▶ [About this task]
Begin at the line containing "Расширенный поиск (416, 60)" in the entries below and end at the line containing "For Kids (295, 621)"; transcribe that range exactly and nothing outside it.

▶ [Data provided]
○ ○ ○ ○ ○
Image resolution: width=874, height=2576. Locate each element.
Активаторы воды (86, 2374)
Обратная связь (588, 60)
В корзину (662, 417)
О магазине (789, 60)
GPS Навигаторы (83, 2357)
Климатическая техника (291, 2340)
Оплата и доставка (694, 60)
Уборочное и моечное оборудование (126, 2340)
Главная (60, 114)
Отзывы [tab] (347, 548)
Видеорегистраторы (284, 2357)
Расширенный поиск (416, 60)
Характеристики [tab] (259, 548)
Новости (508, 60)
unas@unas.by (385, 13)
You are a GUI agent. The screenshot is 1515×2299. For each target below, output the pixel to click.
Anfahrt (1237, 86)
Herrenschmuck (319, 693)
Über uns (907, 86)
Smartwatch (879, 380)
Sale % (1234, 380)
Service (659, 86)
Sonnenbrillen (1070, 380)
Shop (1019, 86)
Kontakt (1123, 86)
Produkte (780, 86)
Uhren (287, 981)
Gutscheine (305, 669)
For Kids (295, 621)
○ ○ ○ ○ ○
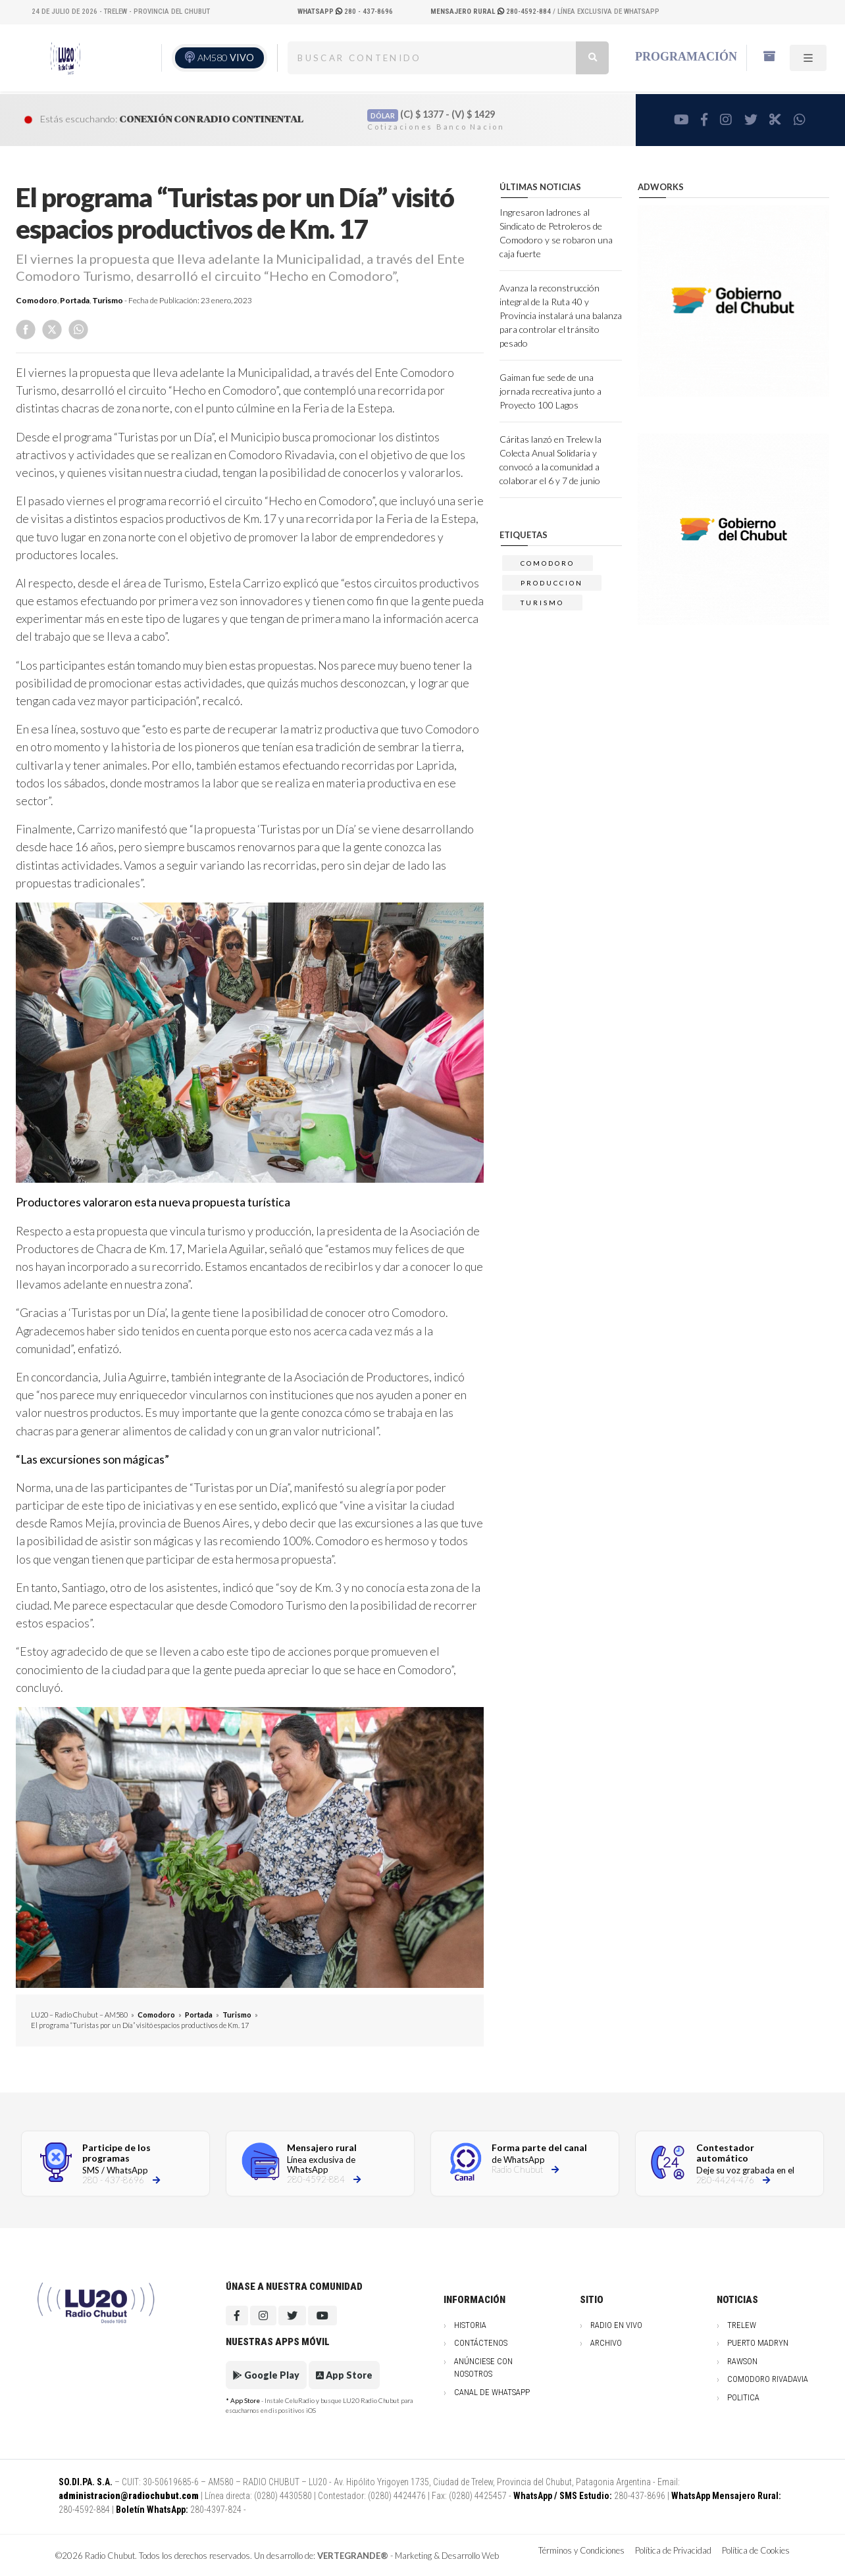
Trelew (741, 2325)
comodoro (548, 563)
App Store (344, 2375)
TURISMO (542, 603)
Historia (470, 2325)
○ ○ ○ ○ ○
▶ [Response]
Расширенный поиск (416, 60)
Характеристики [tab] (259, 548)
Новости (508, 60)
unas@unas.by (385, 13)
You are a GUI agent. The screenshot is 1515×2299. For each target below, output the pixel to click.
Anfahrt (1237, 86)
Herrenschmuck (319, 693)
Über uns (907, 86)
Smartwatch (879, 380)
Sale % (1234, 380)
Service (659, 86)
Sonnenbrillen (1070, 380)
Shop (1019, 86)
Kontakt (1123, 86)
Produkte (780, 86)
Uhren (287, 981)
Gutscheine (305, 669)
For Kids (295, 621)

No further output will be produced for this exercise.